Wie oft haben Sie gezweifelt, ob der Schritt zum eigenen Team der richtige war?
Theissen: "Zu keiner Sekunde. Es war die einzig richtige Entscheidung. Der Schritt, mit einem von BMW geführten Team anzutreten, basierte auf verschiedenen Erkenntnissen, die wir in unserer Zeit als Motorenpartner gewonnen haben. Ein Aspekt ist, dass die Bedeutung des Motors als Erfolgsfaktor generell etwas zurückgegangen ist. Vor allem aber waren und sind wir überzeugt davon, dass Erfolg nur über durchgängige Strukturen zu erreichen ist."

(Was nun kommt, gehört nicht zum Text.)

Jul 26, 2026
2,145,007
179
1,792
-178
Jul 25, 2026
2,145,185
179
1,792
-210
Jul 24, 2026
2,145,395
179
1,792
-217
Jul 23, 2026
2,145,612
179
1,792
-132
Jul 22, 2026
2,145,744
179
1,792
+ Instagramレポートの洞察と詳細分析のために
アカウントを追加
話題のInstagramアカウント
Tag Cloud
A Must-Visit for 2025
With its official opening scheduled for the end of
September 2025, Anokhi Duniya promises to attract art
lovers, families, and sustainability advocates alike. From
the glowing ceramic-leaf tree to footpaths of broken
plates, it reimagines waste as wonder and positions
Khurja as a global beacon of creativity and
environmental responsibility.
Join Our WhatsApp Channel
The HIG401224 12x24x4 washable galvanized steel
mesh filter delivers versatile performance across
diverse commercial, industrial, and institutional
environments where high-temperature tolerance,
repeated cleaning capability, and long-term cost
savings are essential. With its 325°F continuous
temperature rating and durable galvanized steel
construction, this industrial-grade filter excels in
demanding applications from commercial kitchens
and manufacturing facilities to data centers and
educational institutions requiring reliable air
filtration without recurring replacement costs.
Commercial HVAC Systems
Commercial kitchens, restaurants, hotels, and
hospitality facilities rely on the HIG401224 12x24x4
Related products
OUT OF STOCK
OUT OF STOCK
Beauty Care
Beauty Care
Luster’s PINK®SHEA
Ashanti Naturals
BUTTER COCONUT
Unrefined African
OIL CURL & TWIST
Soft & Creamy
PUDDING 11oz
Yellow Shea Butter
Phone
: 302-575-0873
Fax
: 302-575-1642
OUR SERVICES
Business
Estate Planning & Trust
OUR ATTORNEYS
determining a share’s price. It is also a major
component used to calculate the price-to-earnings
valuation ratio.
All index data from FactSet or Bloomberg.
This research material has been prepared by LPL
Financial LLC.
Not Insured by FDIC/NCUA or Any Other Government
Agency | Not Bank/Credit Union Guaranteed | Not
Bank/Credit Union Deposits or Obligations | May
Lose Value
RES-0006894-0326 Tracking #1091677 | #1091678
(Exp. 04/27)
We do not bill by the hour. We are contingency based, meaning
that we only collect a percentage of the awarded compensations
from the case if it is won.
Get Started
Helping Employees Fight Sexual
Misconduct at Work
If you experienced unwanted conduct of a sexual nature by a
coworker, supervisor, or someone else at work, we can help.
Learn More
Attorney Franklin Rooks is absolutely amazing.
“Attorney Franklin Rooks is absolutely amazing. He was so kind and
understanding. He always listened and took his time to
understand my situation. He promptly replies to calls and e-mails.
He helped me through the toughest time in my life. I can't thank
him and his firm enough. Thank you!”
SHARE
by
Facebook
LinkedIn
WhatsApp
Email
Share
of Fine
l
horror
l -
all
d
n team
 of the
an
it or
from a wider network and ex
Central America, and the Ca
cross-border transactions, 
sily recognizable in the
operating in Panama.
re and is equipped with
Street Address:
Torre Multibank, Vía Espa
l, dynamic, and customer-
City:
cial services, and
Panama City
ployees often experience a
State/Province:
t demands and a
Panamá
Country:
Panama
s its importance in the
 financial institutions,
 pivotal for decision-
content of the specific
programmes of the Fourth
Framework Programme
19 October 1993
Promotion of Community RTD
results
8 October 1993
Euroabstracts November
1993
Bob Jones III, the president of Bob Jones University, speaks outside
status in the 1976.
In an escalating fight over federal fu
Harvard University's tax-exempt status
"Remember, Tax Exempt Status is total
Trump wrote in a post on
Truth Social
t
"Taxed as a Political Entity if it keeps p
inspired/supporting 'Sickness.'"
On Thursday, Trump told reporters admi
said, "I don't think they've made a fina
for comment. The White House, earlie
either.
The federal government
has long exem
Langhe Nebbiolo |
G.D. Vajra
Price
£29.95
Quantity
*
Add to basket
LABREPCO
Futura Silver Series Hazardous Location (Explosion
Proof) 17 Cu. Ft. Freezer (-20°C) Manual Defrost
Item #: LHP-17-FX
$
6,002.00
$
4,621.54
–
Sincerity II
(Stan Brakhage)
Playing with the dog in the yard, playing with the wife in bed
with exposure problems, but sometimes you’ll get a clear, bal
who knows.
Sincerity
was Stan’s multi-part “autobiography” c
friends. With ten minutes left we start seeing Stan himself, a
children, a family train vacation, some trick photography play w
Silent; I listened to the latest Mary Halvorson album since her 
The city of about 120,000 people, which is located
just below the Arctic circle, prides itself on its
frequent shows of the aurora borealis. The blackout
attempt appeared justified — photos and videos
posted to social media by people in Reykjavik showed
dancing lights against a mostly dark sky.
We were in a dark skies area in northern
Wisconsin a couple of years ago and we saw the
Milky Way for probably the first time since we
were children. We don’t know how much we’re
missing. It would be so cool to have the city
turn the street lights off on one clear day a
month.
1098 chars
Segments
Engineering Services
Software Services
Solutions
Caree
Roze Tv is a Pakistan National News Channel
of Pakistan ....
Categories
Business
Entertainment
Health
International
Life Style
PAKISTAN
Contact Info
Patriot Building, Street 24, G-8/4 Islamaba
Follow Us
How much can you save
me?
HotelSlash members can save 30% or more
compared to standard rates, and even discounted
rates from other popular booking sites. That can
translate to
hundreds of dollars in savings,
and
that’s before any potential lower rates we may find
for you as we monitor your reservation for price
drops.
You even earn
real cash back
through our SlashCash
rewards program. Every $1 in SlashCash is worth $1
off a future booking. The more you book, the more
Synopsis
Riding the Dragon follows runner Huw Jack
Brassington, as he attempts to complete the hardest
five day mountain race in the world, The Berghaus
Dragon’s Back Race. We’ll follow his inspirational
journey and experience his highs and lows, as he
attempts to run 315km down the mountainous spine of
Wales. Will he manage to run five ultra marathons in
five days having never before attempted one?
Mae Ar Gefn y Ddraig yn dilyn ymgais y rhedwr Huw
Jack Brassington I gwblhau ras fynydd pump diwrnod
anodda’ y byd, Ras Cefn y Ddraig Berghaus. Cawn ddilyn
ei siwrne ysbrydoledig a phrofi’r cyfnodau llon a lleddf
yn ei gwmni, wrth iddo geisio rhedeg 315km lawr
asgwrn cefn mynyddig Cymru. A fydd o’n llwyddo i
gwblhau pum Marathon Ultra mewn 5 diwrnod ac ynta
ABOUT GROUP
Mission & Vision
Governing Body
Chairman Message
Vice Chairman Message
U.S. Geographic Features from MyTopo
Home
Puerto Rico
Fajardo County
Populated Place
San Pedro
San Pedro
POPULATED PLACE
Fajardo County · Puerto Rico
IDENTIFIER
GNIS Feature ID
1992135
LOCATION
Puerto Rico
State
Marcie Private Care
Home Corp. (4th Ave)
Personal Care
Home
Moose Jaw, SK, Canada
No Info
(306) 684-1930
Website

Wie sieht Ihre Zwischenbilanz nach acht Rennen aus?
Theissen: "Sehr erfreulich. Wir haben in sechs von acht Grand Prix' Punkte geholt und sind zweimal mit beiden Autos in die Punkte gefahren. Vor allem das Rennen zuletzt in Silverstone war ein echter Erfolg für uns. In England waren wir am gesamten Wochenende vierte Kraft im Feld. Von der Ausgangsposition des vergangenen Jahres ist das ein klarer Sprung nach vorn."

Abgesehen von den Resultaten, sind Sie mit den Fortschritten des Teams zufrieden? Theissen: "Ein Formel-1-Team auf die Beine zu stellen, ist nie einfach. Auch wenn man auf die Ressourcen eines Automobilherstellers und auf die bereits bestehende Infrastruktur eines Teams zurückgreifen kann. Wir befinden uns mitten in einer zweijährigen Aufbauphase. Ich ziehe den Hut vor dem, was die gesamte Mannschaft in München und Hinwil in den vergangenen Monaten geleistet hat. Sie hat praktisch rund um die Uhr gearbeitet."

Kann Ihre Aerodynamikabteilung schon mit den großen Teams mithalten?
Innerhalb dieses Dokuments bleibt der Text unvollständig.